Patch Antennas for UAV & AGV

Patch antennas are compact, planar antennas commonly used in unmanned and autonomous systems for wireless communication and sensing purposes. Patch antennas consist of a metallic patch placed over a grounded substrate, functioning efficiently at microwave frequencies. Their low-profile design and directional radiation characteristics make them ideal for integration into small unmanned aerial vehicles (UAVs), autonomous ground vehicles (AGVs), and other autonomous platforms, facilitating reliable and high-speed data exchange in diverse applications ranging from remote sensing to real-time navigation and control.
Overview Patch Antennas for UAV & AGV
By Mike Ball Last updated: May 16th, 2024

Patch antennas, also known as microstrip or planar antennas, are a form of antenna consisting of two sheets of metal, one acting as a ground plane, with a dielectric made of a material such as ceramic.

The antenna needs to be designed in such a way that the length is close to half the wavelength of the desired radio waves. As wavelength and frequency are related, this means that patch antennas are practical for picking up frequencies that would not require the dimensions to be too large.

With this in mind, patch antennas can be used for a variety of UAV (unmanned aerial vehicle) and robotics applications. These include radio communications for drone command and control as well as video and payload data transmission, Wi-Fi and Bluetooth, and GNSS/GPS navigation.

Directional & Phased Array

Horizontally Polarized Directional Patch Antenna by Southwest Antennas

Horizontally Polarized Directional Patch Antenna by Southwest Antennas

Patch antennas are directional in nature, meaning that they need to be pointed in the direction of the corresponding transmitter or receiver for maximum gain. They may be linearly or circularly polarized.

Multiple patch antennas can be combined to form a phased array antenna that uses electronic beam steering to effectively track and maintain line of sight with a transmission or reception target.
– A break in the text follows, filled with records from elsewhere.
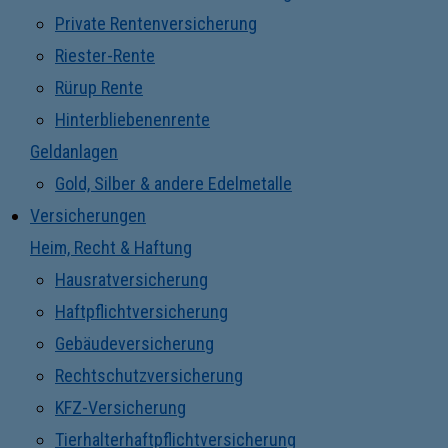
Private Rentenversicherung
Riester-Rente
Rürup Rente
Hinterbliebenenrente
Geldanlagen
Gold, Silber & andere Edelmetalle
Versicherungen
Heim, Recht & Haftung
Hausratversicherung
Haftpflichtversicherung
Gebäudeversicherung
Rechtschutzversicherung
KFZ-Versicherung
Tierhalterhaftpflichtversicherung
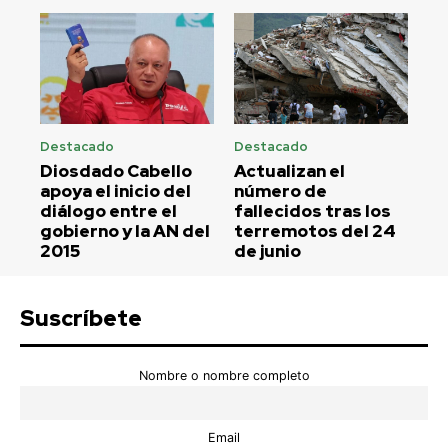
Destacado
Destacado
Diosdado Cabello
Actualizan el
apoya el inicio del
número de
diálogo entre el
fallecidos tras los
gobierno y la AN del
terremotos del 24
2015
de junio
Suscríbete
Nombre o nombre completo
Email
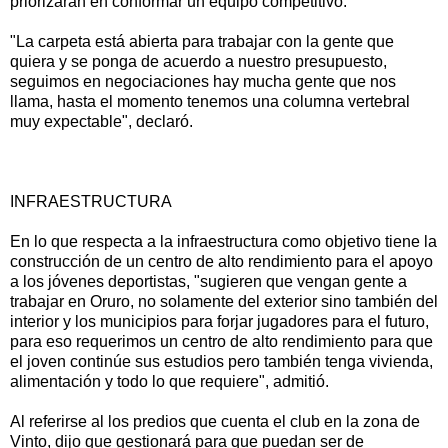
priorizarán en conformar un equipo competitivo.
"La carpeta está abierta para trabajar con la gente que
quiera y se ponga de acuerdo a nuestro presupuesto,
seguimos en negociaciones hay mucha gente que nos
llama, hasta el momento tenemos una columna vertebral
muy expectable", declaró.
INFRAESTRUCTURA
En lo que respecta a la infraestructura como objetivo tiene la
construcción de un centro de alto rendimiento para el apoyo
a los jóvenes deportistas, "sugieren que vengan gente a
trabajar en Oruro, no solamente del exterior sino también del
interior y los municipios para forjar jugadores para el futuro,
para eso requerimos un centro de alto rendimiento para que
el joven continúe sus estudios pero también tenga vivienda,
alimentación y todo lo que requiere", admitió.
Al referirse al los predios que cuenta el club en la zona de
Vinto, dijo que gestionará para que puedan ser de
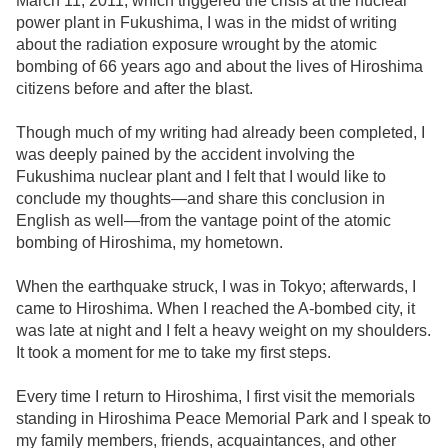
March 11, 2011, which triggered the crisis at the nuclear
power plant in Fukushima, I was in the midst of writing
about the radiation exposure wrought by the atomic
bombing of 66 years ago and about the lives of Hiroshima
citizens before and after the blast.
Though much of my writing had already been completed, I
was deeply pained by the accident involving the
Fukushima nuclear plant and I felt that I would like to
conclude my thoughts—and share this conclusion in
English as well—from the vantage point of the atomic
bombing of Hiroshima, my hometown.
When the earthquake struck, I was in Tokyo; afterwards, I
came to Hiroshima. When I reached the A-bombed city, it
was late at night and I felt a heavy weight on my shoulders.
It took a moment for me to take my first steps.
Every time I return to Hiroshima, I first visit the memorials
standing in Hiroshima Peace Memorial Park and I speak to
my family members, friends, acquaintances, and other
This is particularly advantageous for drones, which may be constantly moving, changing direction, and performing dynamic flight maneuvers.

Low-SWaP Design

Thanks to their flat low-profile construction and relatively low weight, patch antennas can be highly suitable for low-SWaP (size, weight and power) drone designs, and are less likely to snag on obstacles compared to other antenna designs.

Drone patch antennas can also be constructed directly onto a PCB (printed circuit board), allowing them to fit easily into space-constrained designs.